Review of Legends

Legends (2014–2015)
5/10
Typical and conventional, re-tread of what we've seen before
3 September 2014
Sean Bean is very good, and could have been SO much better if he had writers, directors and fellow actors who were up to his level. I was interested and hopeful for something other than ordinary, but it quickly became completely standard and predictable.

For some sad reason, the producers have chosen to just take the easy road, following the typical conventional model for a TV show of this genre. Scenes, dialogue, characters, story elements, gimmicks, etc., etc., etc. are just re-treads from a score of other shows of this ilk.
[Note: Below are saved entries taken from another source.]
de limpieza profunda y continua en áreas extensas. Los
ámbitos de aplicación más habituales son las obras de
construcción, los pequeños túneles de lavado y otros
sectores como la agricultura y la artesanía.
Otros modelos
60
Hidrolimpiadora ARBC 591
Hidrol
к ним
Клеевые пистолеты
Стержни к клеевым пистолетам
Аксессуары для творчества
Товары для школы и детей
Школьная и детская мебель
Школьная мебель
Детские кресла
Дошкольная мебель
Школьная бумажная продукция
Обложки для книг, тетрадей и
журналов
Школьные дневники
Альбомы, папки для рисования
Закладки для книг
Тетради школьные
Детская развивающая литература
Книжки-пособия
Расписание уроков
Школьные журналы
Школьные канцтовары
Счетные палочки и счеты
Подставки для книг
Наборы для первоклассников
The producers and writers have obviously also chosen to not learn much about police/FBI work and culture. The FBI characters are about as shallow as Saturday morning cartoons. All the usual standard characters are here: the semi-rogue insider (Morris Chesnut) who could be a threat to the lead character; a female mid-management/ FBI agent team leader (Ali Larter) who seems to have no insight, no emotional maturity, no leadership qualities, and no apparent FBI training. Her boss (Steve Harris), is, well, the same character that Steve Harris plays in every other TV show he's been in.

And, of course, Ali Larter has to play a stripper in one episode - gosh, who could have predicted?!? There is nothing that resembles anything like professional FBI/ investigative behavior. Again: as with the good ol' fashioned standards for network TV from the 50s through today (apparently), we see a mostly inept team of stock characters (including this shows version of the quirky lovable female tech geek with goofy hair) always missing the obvious, committing shockingly stupid mistakes, mouthing pseudo-glib little comments about ...whatever... and bumbling their way from one near disaster to the next.
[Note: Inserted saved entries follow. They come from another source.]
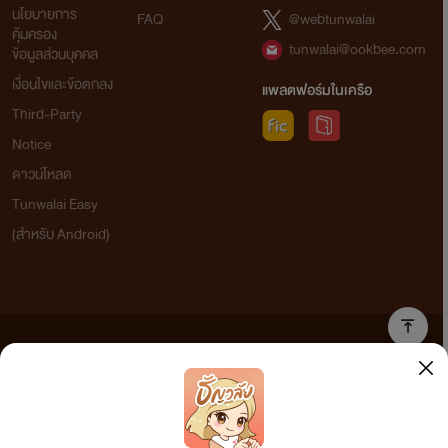
นโยบายการ
FAQ
@webtunwalai
คุ้มครอง
tunwalai@ookbee.com
ข้อมูลส่วนบุคคล
เงื่อนไขและข้อตกลง
แพลตฟอร์มในเครือ
Third-Party
Notice
ดาวน์โหลด
Tunwalai Easy
(สำหรับ Android)
ข้อความที่ท่านได้อ่านจากเว็บไซต์นี้เกิดจากการเขียนโดยสาธารณชนและเผยแพร่โดยอัตโนมัติ ผู้ดูแล
เว็บไซต์แห่งนี้ไม่ได้เห็นด้วยและไม่ขอรับผิดชอบต่อข้อความใดๆ ทั้งสิ้น ดังนั้นผู้อ่านทุกท่านโปรดใช้
วิจารณญาณในการกลั่นกรองด้วยตนเอง และหากท่านพบข้อความใดๆ ที่ขัดต่อกฎหมายและศีลธรรม
กรุณาแจ้งมาที่ tunwalai@ookbee.com เพื่อทีมงานจะได้ดำเนินการในทันที ทั้งนี้ ทางเว็บไซต์ขอสงวน
ลิขสิทธิ์ตามพระราชบัญญัติลิขสิทธิ์ (ฉบับเพิ่มเติม) พ.ศ.2558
Too bad. I had never seen Sean Bean very much, and didn't really grasp England's popular fascination with him. But, he is acting circles around the rest of these B- and C-level actors, hamstrung by the choices made by the producers and director(s), and the sophomoric writing.

The story could have had genuinely interesting nuance and shading, doubt and mystery. It could have been compelling. They got the right lead actor, probably by accident. Their opening artwork is derivative of True Detective. Production values are on par with prime-time broadcast network shows.

But, other than Bean (and possibly a couple of frustrated character roles), this show is fatally weighed down by lousy off-screen and on- screen talent (Sean Bean excepted). It will likely see one season, and, if no fundamental and substantial changes are made, Legends will find its way to the growing scarp heap of re-tread crap.